I don't think I moved from the TV for the next 4-5 days.
I remember the Uefa(?) or something similar football matches going ahead, and the players afterwards saying they shouldn't have.
And I remember the Friday- there was a two minute silence pretty much worldwide if I remember correctly. Upstairs the flat above me was having building work done and it was constant banging and drilling for months. That day, the one and only time ever, they stopped for the two minutes.

OnTheBenchOfDoom · 07/08/2021 10:57

I was at work and my colleague opposite me got a phone call from his friend who still worked at the bank where my colleague used to work. Told him about both planes so we knew then it was a deliberate attack and not an accident.

The office manager allowed us to put the radio on in the office and at one stage I think we even turned the phones off and put the answering machine on. We just spend the afternoon sort of doing work but also listening to the pentagon being hit and wondering how many more targets there would be.

We just sat for the most part in bewildered silence. It was almost too much to take in, the sheer scale of the terror and the number of people affected.

Parky04 · 07/08/2021 10:58

I was working for Aon. Had been on the phone with a colleague from the New York office only 30 minutes before the plane hit. Unfortunately, Aon lost 180 staff members that day, including the person who I spoke to on the phone 😞

RunnerDown · 07/08/2021 10:58

I was visiting a nursing home as part of my work. All the residents - even the ones with dementia were gathered round the TV watching in horror as it happened. I think that really shows the impact it had on everyone

Geamhradh · 07/08/2021 10:58

Similarly to @lollipoprainbow, my Mum was working, then came home, had her tea, went swimming with her friend, then they went to the pub. It was only in the pub about 9pm they heard about it.
Seems hard to even imagine now in the days of 24 hour non stop news.

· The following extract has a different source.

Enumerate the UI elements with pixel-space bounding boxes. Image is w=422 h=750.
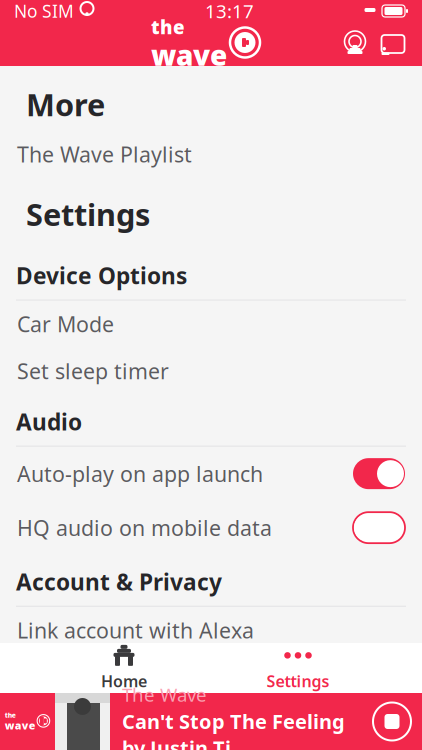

SoupDragon · 07/08/2021 10:59

I remember watching it unfold on Babycenter as a poster realised her DH wasn't coming home. There were so many horrific moments of those few days as it was covered on the news but that is what sticks in my mind.

VienneseWhirligig · 07/08/2021 10:59

I was at work, my manager came back off her break and told us all to get the news up on our computers while she tried to find the remote for the telly in the rest room. We all watched in shock and couldn't believe what we were seeing. It was a couple of weeks before my wedding and I remember worrying that there would be a World War and DH would be called up before we got married (he was ex army so potentially could have been).

LindaEllen · 07/08/2021 10:59

My dad told me about it when I was on my way home from school. My brother and I were 11 and 5, my dad doesn't usually pick us up, and we were walking on the other side of the road from normal.

He said he had some very sad news to tell us - and when he told us I was relieved because I thought he was going to tell me one of my grandparents was dead (they're still with us 20 years later!)

I didn't understand the enormity of it and 11yo me wondered what all the fuss was about. Of course, getting older it became clearer to me what a horrific event it was.

Bigassbeebuzzbuzz · 07/08/2021 11:01

I was at school (6th form) came home and found my dm and some workmen watching what I thought at the time was a film until I turned the tv on and saw the devastation.
My friend at the time had a family member travelling from New York to another part of the country and counldnt get hold of them for hours.
Thankfully it wasnt their plane but I'll never forget my friends face when she didnt know.

Clutterbugsmum · 07/08/2021 11:01

I was at work and my fiancé rang me from work he was working at the Foreign Office at the time to tell me he would be home late. We were getting married on the 21st of September that year.

Then someone else who I worked with, whose he dad was on a Concorde doing a test flight and no one new where he was as all planes were diverted to the closest airport.